So at first, mostly, I stayed home. In the apartment I unwrapped new art supplies I had bought and took pleasure in drawing and painting. Or I wrote in my new pink journal. When I felt myself going stir-crazy, I would go out to one of the restaurants in the complex, have a meal and a couple of drinks, and just come home.
I started a Facebook page—photo, profile, the whole thing. It exploded. Hundreds of people found me every day, added me as a friend, and sent me messages of encouragement. Facebook didn’t scare me. The people contacting me on Facebook were from somewhere else; they existed in cyberspace, not on the street where I walked. There was enough distance between us that I didn’t feel threatened.
The month I moved into the apartment was the same month we signed the contract to write the book that would become Finding Me. I didn’t know where or how to begin, but the publisher assigned a professional editor to work with me. That meant long talks on the phone and lots of emails back and forth—and lots of thinking about how to relate what had happened to me over the eleven years of captivity. The pain of those years was never far beneath the surface, and focusing on them the way writing a book makes you focus brought it back pretty intensely. I found myself taking sips of wine during the day, at home, instead of waiting to go out to a restaurant. It numbed the pain just a bit, just enough, I thought, to get through the day. Temporary numbness, that was all.
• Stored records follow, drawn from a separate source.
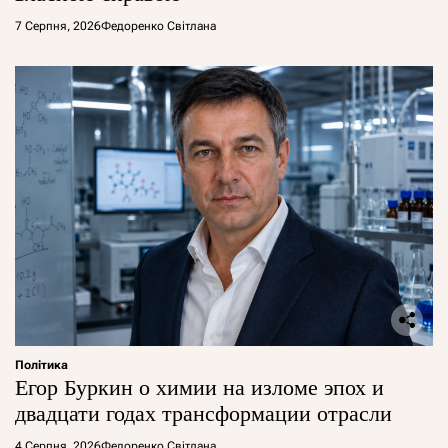
7 Серпня, 2026
Федоренко Світлана
Політика
Егор Буркин о химии на изломе эпох и
двадцати годах трансформации отрасли
4 Серпня, 2026
Федоренко Світлана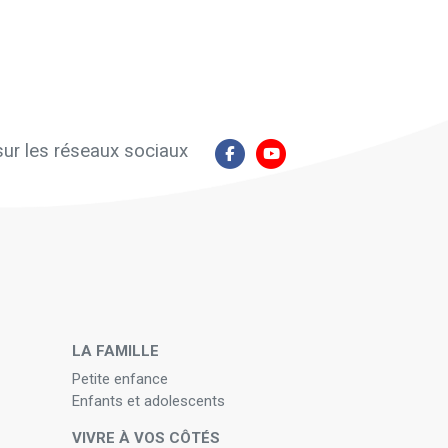
ur les réseaux sociaux
N
LA FAMILLE
Petite enfance
Enfants et adolescents
VIVRE À VOS CÔTÉS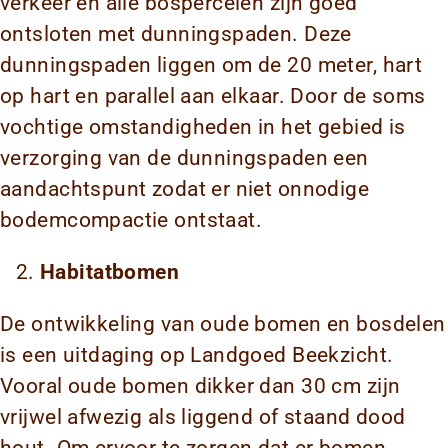
verkeer en alle bospercelen zijn goed
ontsloten met dunningspaden. Deze
dunningspaden liggen om de 20 meter, hart
op hart en parallel aan elkaar. Door de soms
vochtige omstandigheden in het gebied is
verzorging van de dunningspaden een
aandachtspunt zodat er niet onnodige
bodemcompactie ontstaat.
Habitatbomen
De ontwikkeling van oude bomen en bosdelen
is een uitdaging op Landgoed Beekzicht.
Vooral oude bomen dikker dan 30 cm zijn
vrijwel afwezig als liggend of staand dood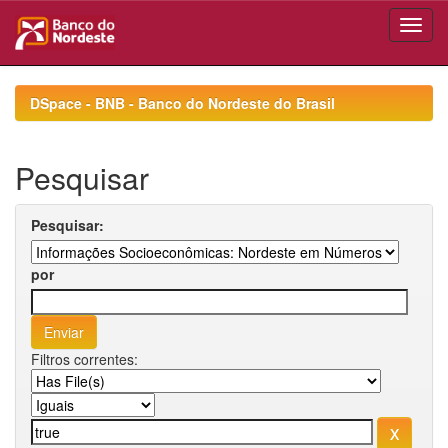
Skip
navigation
DSpace - BNB - Banco do Nordeste do Brasil
Pesquisar
Pesquisar:
por
Filtros correntes:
I felt I needed a new focus and decided to get a job. But everywhere I tried, I was told my “fame” would be a distraction. Like the woman in the clothing shop, people would try to take my photo or would ask for selfies, and no work would get done. Potential employers were kind about the rejections, but they rejected me just the same.
Instead, I started volunteering at a no-kill animal shelter. Even there my celebrity was something of a handicap. But I was happy if I could just spend some time in the back of the shelter shampooing the dogs, clipping their nails, and taking care of them where I didn’t have to be seen.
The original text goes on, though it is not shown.